Carnegie Mellon University is continuing to analyse escape room data and will undergo rigorous peer reviews of their findings before publishing the results in an academic journal. More than half of the Fortune 100 companies have participated in Mystery Escape Room experiences to help develop skills in leadership, teamwork and communication among employees.

“Most leaders are good at managing day-to-day activities, but many are not as good at managing innovation,” said Les Pardew, president and founder of Mystery Escape Room. “We’ve discovered companies–and families–when given a safe environment to solve problems are the most cohesive, creative and successful.”

Before starting Mystery Escape Room, Pardew spent 30 years creating some of the world’s most loved video games. He is using that experience to develop activities to promote corporate team building, strengthen family relationships and just have fun—with themes ranging from Sherlock Holmes, Nancy Drew and superheroes.

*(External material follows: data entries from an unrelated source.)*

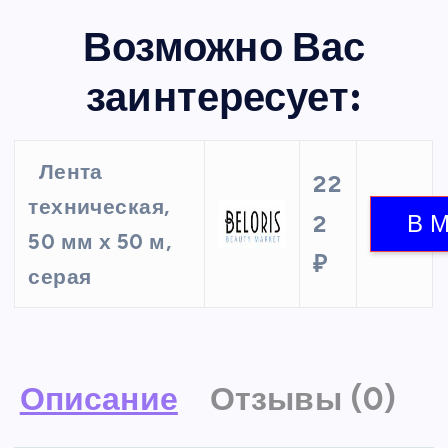
Возможно Вас
заинтересует:
Лента
22
техническая,
2
50 мм х 50 м,
₽
серая
Описание
Отзывы (0)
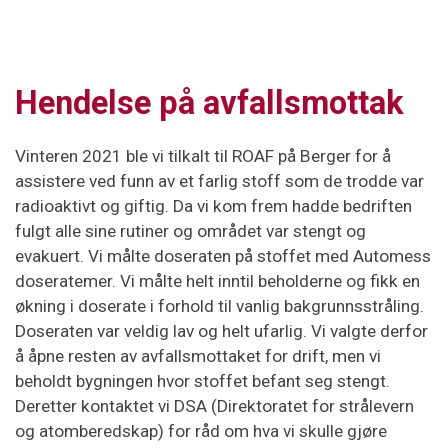
Hendelse på avfallsmottak
Vinteren 2021 ble vi tilkalt til ROAF på Berger for å
assistere ved funn av et farlig stoff som de trodde var
radioaktivt og giftig. Da vi kom frem hadde bedriften
fulgt alle sine rutiner og området var stengt og
evakuert. Vi målte doseraten på stoffet med Automess
doseratemer. Vi målte helt inntil beholderne og fikk en
økning i doserate i forhold til vanlig bakgrunnsstråling.
Doseraten var veldig lav og helt ufarlig. Vi valgte derfor
å åpne resten av avfallsmottaket for drift, men vi
beholdt bygningen hvor stoffet befant seg stengt.
Deretter kontaktet vi DSA (Direktoratet for strålevern
og atomberedskap) for råd om hva vi skulle gjøre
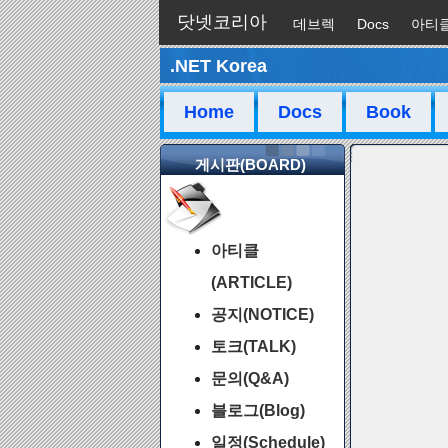
닷넷코리아
데브렉
Docs
아티
.NET Korea
채팅
Home
Docs
Book
게시판(BOARD)
아티클
(ARTICLE)
공지(NOTICE)
토크(TALK)
문의(Q&A)
블로그(Blog)
일정(Schedule)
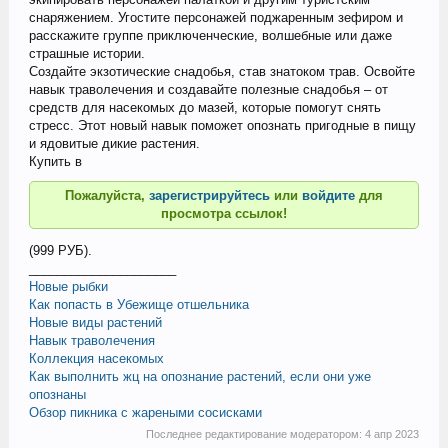
снаряжением. Угостите персонажей поджаренным зефиром и
расскажите группе приключенческие, волшебные или даже
страшные истории.
Создайте экзотические снадобья, став знатоком трав. Освойте
навык траволечения и создавайте полезные снадобья – от
средств для насекомых до мазей, которые помогут снять
стресс. Этот новый навык поможет опознать пригодные в пищу
и ядовитые дикие растения.
Купить в
Пожалуйста,
зарегистрируйтесь
или
войдите
для
просмотра ссылок!
(999 РУБ).
_____________________
Новые рыбки
Как попасть в Убежище отшельника
Новые виды растений
Навык траволечения
Коллекция насекомых
Как выполнить жц на опознание растений, если они уже
опознаны
Обзор пикника с жареными сосисками
Последнее редактирование модератором:
4 апр 2023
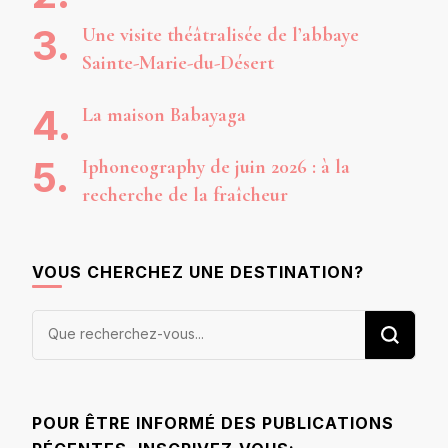
Une visite théâtralisée de l’abbaye
Sainte-Marie-du-Désert
La maison Babayaga
Iphoneography de juin 2026 : à la
recherche de la fraîcheur
VOUS CHERCHEZ UNE DESTINATION?
Vous
recherchiez
quelque
chose ?
POUR ÊTRE INFORMÉ DES PUBLICATIONS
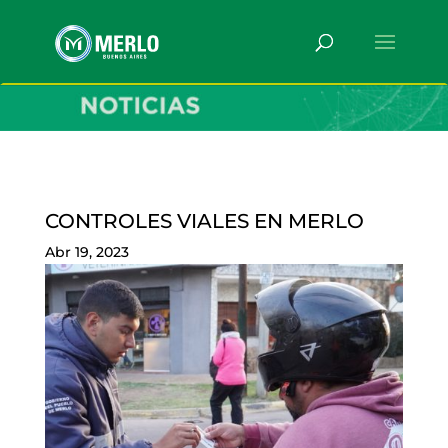
CONTROLES VIALES EN MERLO
Abr 19, 2023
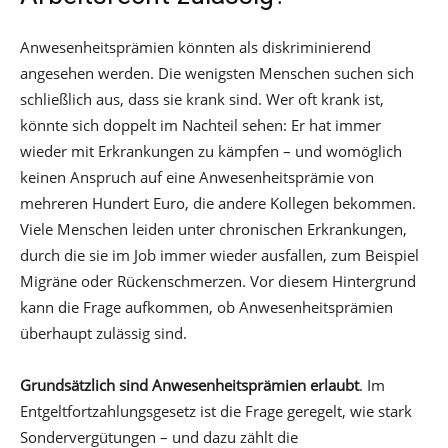
Anwesenheitsprämien könnten als diskriminierend
angesehen werden. Die wenigsten Menschen suchen sich
schließlich aus, dass sie krank sind. Wer oft krank ist,
könnte sich doppelt im Nachteil sehen: Er hat immer
wieder mit Erkrankungen zu kämpfen – und womöglich
keinen Anspruch auf eine Anwesenheitsprämie von
mehreren Hundert Euro, die andere Kollegen bekommen.
Viele Menschen leiden unter chronischen Erkrankungen,
durch die sie im Job immer wieder ausfallen, zum Beispiel
Migräne oder Rückenschmerzen. Vor diesem Hintergrund
kann die Frage aufkommen, ob Anwesenheitsprämien
überhaupt zulässig sind.
Grundsätzlich sind Anwesenheitsprämien erlaubt
. Im
Entgeltfortzahlungsgesetz ist die Frage geregelt, wie stark
Sondervergütungen – und dazu zählt die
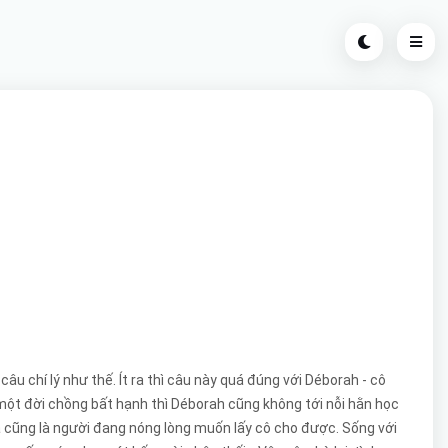
chí lý như thế. Ít ra thì câu này quá đúng với Déborah - cô
ải một đời chồng bất hạnh thì Déborah cũng không tới nỗi hằn học
và cũng là người đang nóng lòng muốn lấy cô cho được. Sống với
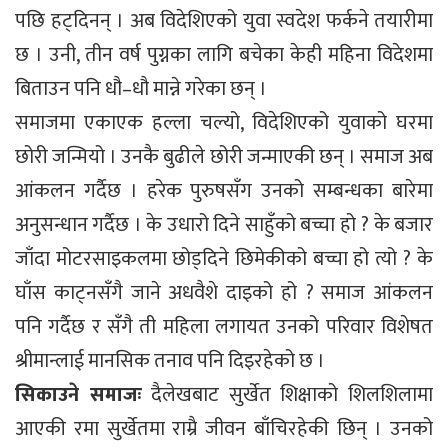
पछि हट्दिनन् । अब विदेशिएको युवा स्वदेश फर्कने तयारीमा
छ । उनी, तीन वर्ष पुग्नका लागि बचेका केही महिना विदेशमा
बिताउन पनि धौ–धौ मान्ने गरेका छन् ।
समाजमा एकाएक हल्ला चल्यो, विदेशिएको युवाको घरमा
छोरी जन्मियो । उनकै बुढीले छोरी जन्माएकी छन् । समाज अब
आंकलन गर्दैछ । हरेक पुरुषसँग उनको सम्बन्धका बारेमा
अनुसन्धान गर्दैछ । के उधारो दिने साहुँको बच्चा हो ? के बजार
जाँदा मोटरसाइकलमा छोड्दिने छिमेकीको बच्चा हो त्यो ? के
घाँस काट्नसँगै जाने अधवैशे दाइको हो ? समाज आंकलन
पनि गर्दैछ र सँगै ती महिला लगायत उनको परिवार विशेषत
श्रीमान्लाई मानसिक तनाव पनि दिइरहेको छ ।
सिकाउने समाजः
दैलेखबाट सुर्खेत शिक्षाको शिलशिलामा
आएकी रमा सुर्खेतमा राम्रै जीवन बाँचिरहेकी छिन् । उनको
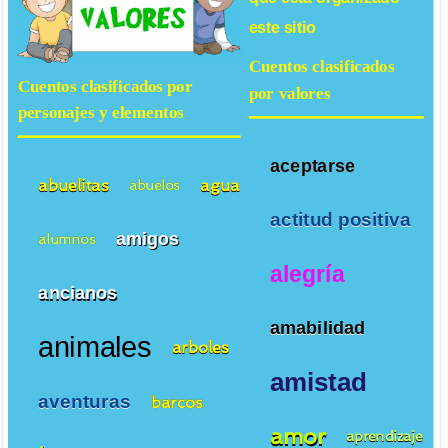
este sitio
Cuentos clasificados
Cuentos clasificados por
por valores
personajes y elementos
aceptarse
abuelitas
agua
abuelos
actitud positiva
amigos
alumnos
alegría
ancianos
amabilidad
animales
arboles
amistad
aventuras
barcos
amor
aprendizaje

“The online escape rooms enable people to participate from all around the globe and help colleagues to learn to work closely together even when they’re separated by distance or pandemic restrictions,” added Pardew. “Live interactions have a more profound learning impact compared to just watching or listening to a presentation.”

Pardew has taken the lessons learned so far to develop “The Pardew Principle,” five decisions each great team must make concerning leadership, mission, trust and respect, communication and organization.